MATERIAL SUPPLIED:
+---+

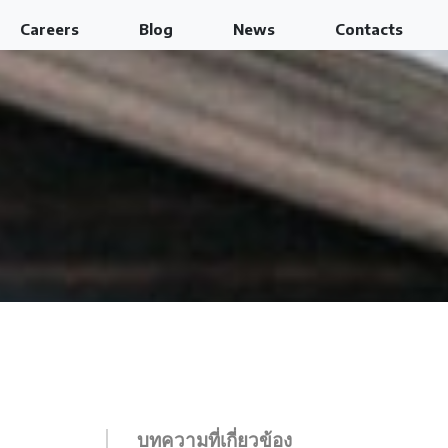
Careers
Blog
News
Contacts
บทความที่เกี่ยวข้อง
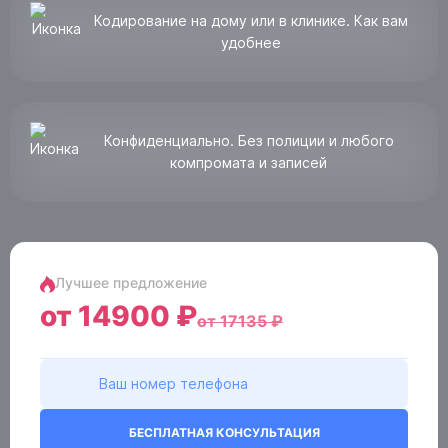
Кодирование на дому или в клинике. Как вам
удобнее
Конфиденциально. Без полиции и любого
компромата и записей
Лучшее предложение
от 14900 ₽
от 17135 ₽
БЕСПЛАТНАЯ КОНСУЛЬТАЦИЯ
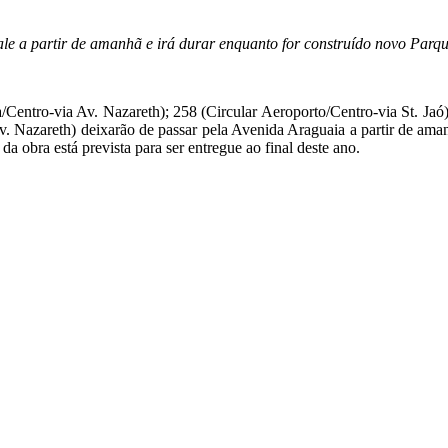
e a partir de amanhã e irá durar enquanto for construído novo Par
/Centro-via Av. Nazareth); 258 (Circular Aeroporto/Centro-via St. Jaó
v. Nazareth) deixarão de passar pela Avenida Araguaia a partir de ama
 obra está prevista para ser entregue ao final deste ano.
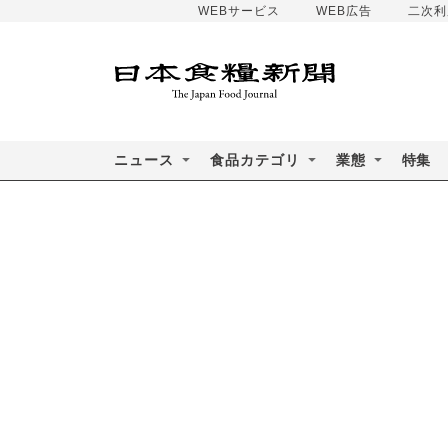
WEBサービス
WEB広告
二次利
ニュース
食品カテゴリ
業態
特集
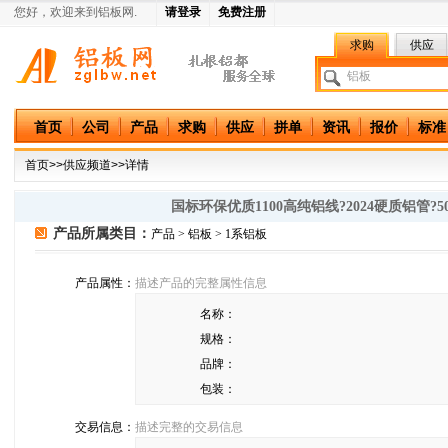
您好，欢迎来到铝板网.
请登录
免费注册
求购
供应
中国铝板网
首页
公司
产品
求购
供应
拼单
资讯
报价
标准
首页
>>
供应频道
>>详情
国标环保优质1100高纯铝线?2024硬质铝管?5
产品所属类目：
产品 > 铝板 > 1系铝板
产品属性：
描述产品的完整属性信息
名称：
规格：
品牌：
包装：
交易信息：
描述完整的交易信息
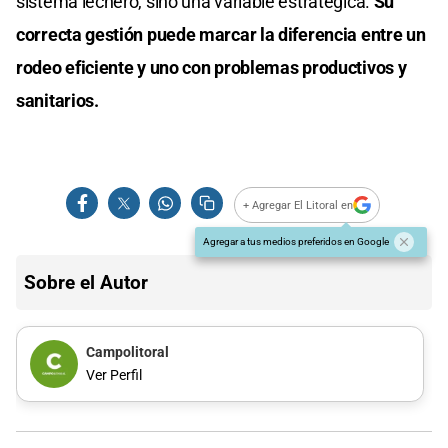
sistema lechero, sino una variable estratégica.
Su
correcta gestión puede marcar la diferencia entre un
rodeo eficiente y uno con problemas productivos y
sanitarios.
+ Agregar El Litoral en
Agregar a tus medios preferidos en Google
Sobre el Autor
Campolitoral
Ver Perfil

+---+

EXERCISE GOAL: Could the entries above be returned verbatim, with no pictures included?

RESPONSE FOR THIS EXERCISE:
Careers
Blog
News
Contacts
บทความที่เกี่ยวข้อง
Кодирование на дому или в клинике. Как вам
удобнее
Конфиденциально. Без полиции и любого
компромата и записей
Лучшее предложение
от 14900 ₽
от 17135 ₽
БЕСПЛАТНАЯ КОНСУЛЬТАЦИЯ
e a partir de amanhã e irá durar enquanto for construído novo Par
/Centro-via Av. Nazareth); 258 (Circular Aeroporto/Centro-via St. Jaó
v. Nazareth) deixarão de passar pela Avenida Araguaia a partir de ama
 obra está prevista para ser entregue ao final deste ano.
WEBサービス
WEB広告
二次利
ニュース
食品カテゴリ
業態
特集
您好，欢迎来到铝板网.
请登录
免费注册
求购
供应
中国铝板网
首页
公司
产品
求购
供应
拼单
资讯
报价
标准
首页
>>
供应频道
>>详情
国标环保优质1100高纯铝线?2024硬质铝管?5
产品所属类目：
产品 > 铝板 > 1系铝板
产品属性：
描述产品的完整属性信息
名称：
规格：
品牌：
包装：
交易信息：
描述完整的交易信息
sistema lechero, sino una variable estratégica.
Su
correcta gestión puede marcar la diferencia entre un
rodeo eficiente y uno con problemas productivos y
sanitarios.
+ Agregar El Litoral en
Agregar a tus medios preferidos en Google
Sobre el Autor
Campolitoral
Ver Perfil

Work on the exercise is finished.